As I do not, would not, never will with self-driving cars. Here’s a joke from sixty years ago: Airline passengers hear what they think is a captain’s announcement. ‘Welcome to the world’s first totally-automated air voyage. Computers have replaced all human pilots. Sit back, enjoy, and be assured that nothing can go wrong / GGkhgo wrong / GGkhgo wrong...’ I’m going to trust a machine to avoid pedestrians and freight trains, take me smoothly through insane rush-hour traffic, and deposit me unfrazzled and in one piece to whatever destination I have dialled in? You gotta be kidding. Machines are born to trouble as the sparks fly upward – the Boeing 737 MAX, for example. Great idea, lousy execution. Or no, that’s not accurate: lousy idea, life-threatening execution. Rushed approval, massive death toll, stonewall corporate denial. A turkey irretrievably, dynamically destabilized by absurd mods to a decades-old design, relying on uber-complex sensors and software to keep it in the air. A corporation stiffing its own engineers in favour of better-paid lobbyists and flak catchers. What could GGkhgo wrong? Even if self-driving cars one day prove as reliable as elevators, which as the lawyers say is not admitted but denied: Where’s the enjoyment? Who rides elevators for their glad surprise? Who takes a lift for fun?
Still: What of our lovely planet? Surely the unnecessary kilometres of my pleasure driving put a few more grams of carbon into the atmosphere, thus increasing global warming. Of course: but so do my furnace, lights, and stove. So do the books I buy and publish, so does the screen on which I write this. What’s the alternative? To break back humanity to a global population of two million, each with a thirty-year life expectancy? To treat COVID-19 as a planetary killer cell, laudably cleansing Earth of its human infestation? To commit collective suicide so that the Big Blue Ball can roll on unsullied by the likes of Bill Shakespeare and J.S.Bach?

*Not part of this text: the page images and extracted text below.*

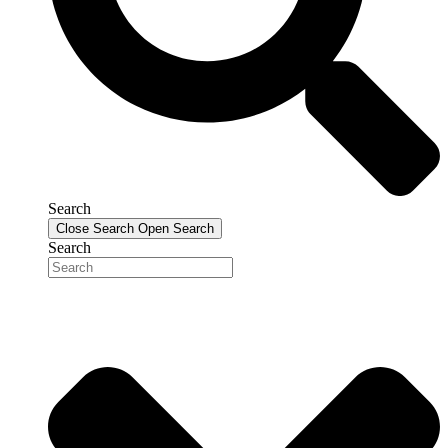
Search
Close Search
Open Search
Search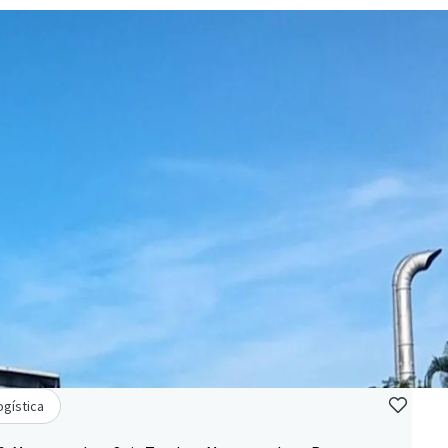
ogística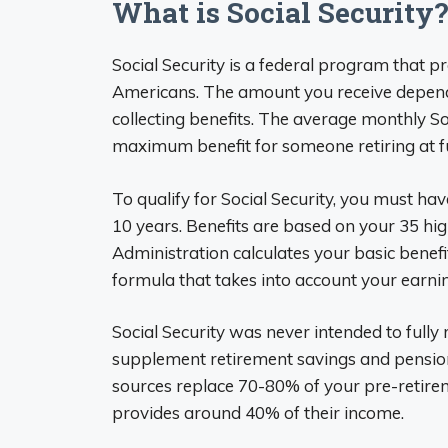
What is Social Security?
Social Security is a federal program that p
Americans. The amount you receive depends
collecting benefits. The average monthly So
maximum benefit for someone retiring at fu
To qualify for Social Security, you must hav
10 years. Benefits are based on your 35 hig
Administration calculates your basic benef
formula that takes into account your earnin
Social Security was never intended to fully
supplement retirement savings and pensio
sources replace 70-80% of your pre-retireme
provides around 40% of their income.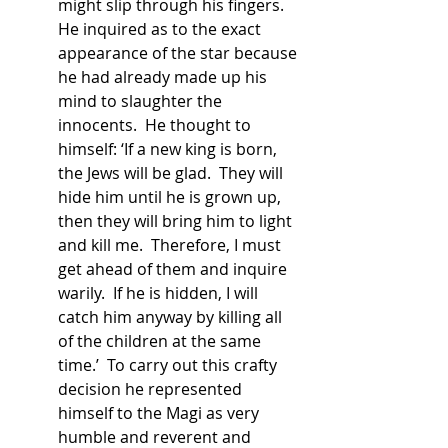
might slip through his fingers.  
He inquired as to the exact 
appearance of the star because 
he had already made up his 
mind to slaughter the 
innocents.  He thought to 
himself: ‘If a new king is born, 
the Jews will be glad.  They will 
hide him until he is grown up, 
then they will bring him to light 
and kill me.  Therefore, I must 
get ahead of them and inquire 
warily.  If he is hidden, I will 
catch him anyway by killing all 
of the children at the same 
time.’  To carry out this crafty 
decision he represented 
himself to the Magi as very 
humble and reverent and 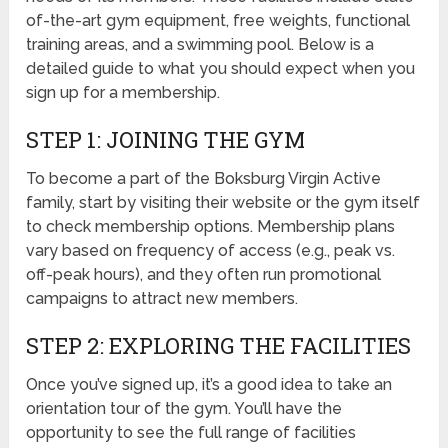
of-the-art gym equipment, free weights, functional
training areas, and a swimming pool. Below is a
detailed guide to what you should expect when you
sign up for a membership.
STEP 1: JOINING THE GYM
To become a part of the Boksburg Virgin Active
family, start by visiting their website or the gym itself
to check membership options. Membership plans
vary based on frequency of access (e.g., peak vs.
off-peak hours), and they often run promotional
campaigns to attract new members.
STEP 2: EXPLORING THE FACILITIES
Once you’ve signed up, it’s a good idea to take an
orientation tour of the gym. You’ll have the
opportunity to see the full range of facilities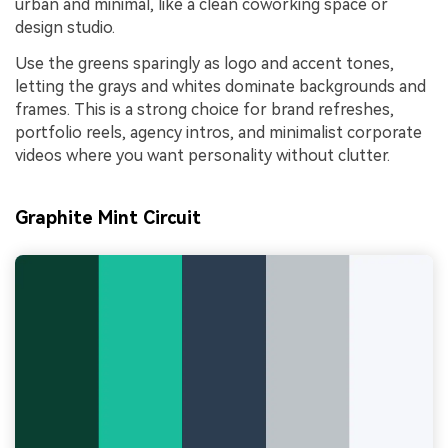
urban and minimal, like a clean coworking space or
design studio.
Use the greens sparingly as logo and accent tones,
letting the grays and whites dominate backgrounds and
frames. This is a strong choice for brand refreshes,
portfolio reels, agency intros, and minimalist corporate
videos where you want personality without clutter.
Graphite Mint Circuit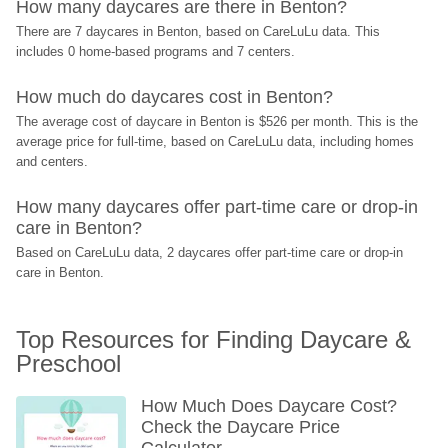
How many daycares are there in Benton?
There are 7 daycares in Benton, based on CareLuLu data. This 
includes 0 home-based programs and 7 centers.
How much do daycares cost in Benton?
The average cost of daycare in Benton is $526 per month. This is the 
average price for full-time, based on CareLuLu data, including homes 
and centers.
How many daycares offer part-time care or drop-in 
care in Benton?
Based on CareLuLu data, 2 daycares offer part-time care or drop-in 
care in Benton.
Top Resources for Finding Daycare & 
Preschool
How Much Does Daycare Cost? 
Check the Daycare Price 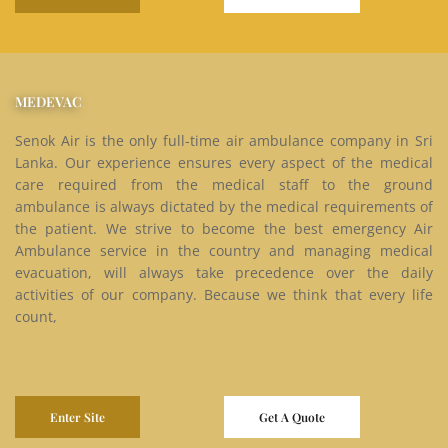
MEDEVAC
Senok Air is the only full-time air ambulance company in Sri
Lanka. Our experience ensures every aspect of the medical
care required from the medical staff to the ground
ambulance is always dictated by the medical requirements of
the patient. We strive to become the best emergency Air
Ambulance service in the country and managing medical
evacuation, will always take precedence over the daily
activities of our company. Because we think that every life
count,
Enter Site
Get A Quote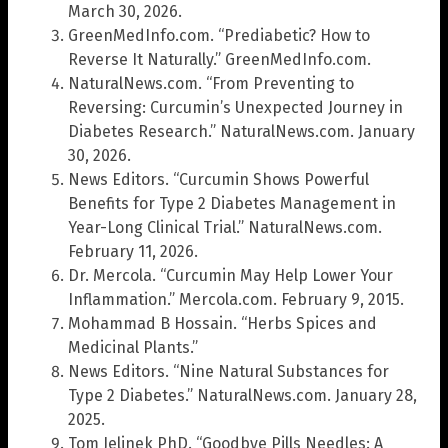
March 30, 2026.
GreenMedInfo.com. “Prediabetic? How to
Reverse It Naturally.” GreenMedInfo.com.
NaturalNews.com. “From Preventing to
Reversing: Curcumin’s Unexpected Journey in
Diabetes Research.” NaturalNews.com. January
30, 2026.
News Editors. “Curcumin Shows Powerful
Benefits for Type 2 Diabetes Management in
Year-Long Clinical Trial.” NaturalNews.com.
February 11, 2026.
Dr. Mercola. “Curcumin May Help Lower Your
Inflammation.” Mercola.com. February 9, 2015.
Mohammad B Hossain. “Herbs Spices and
Medicinal Plants.”
News Editors. “Nine Natural Substances for
Type 2 Diabetes.” NaturalNews.com. January 28,
2025.
Tom Jelinek PhD. “Goodbye Pills Needles: A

Bag that. We’ve won this planet, we’re not about to hand it back to the jellyfish. Sure, there’s stuff we can do. Conserve, not waste; grow less food and waste less of what we grow; reduce meat consumption; densify yellow-zone neighbourhoods by building eight-unit walkups in place of single houses. Ban private cars from city centres, vastly increase public transit, install dedicated all-season bicycle networks, put tolls on every highway, eliminate parking spots for downtown condos. The list goes on: we know what needs doing, even if we’ve yet to get politicos with the cojones to do it. But till the Guilt Police break down my door at three AM and haul me away for using excess energy, I’ll be out being mindful in one of my rides. Beep-beep to you.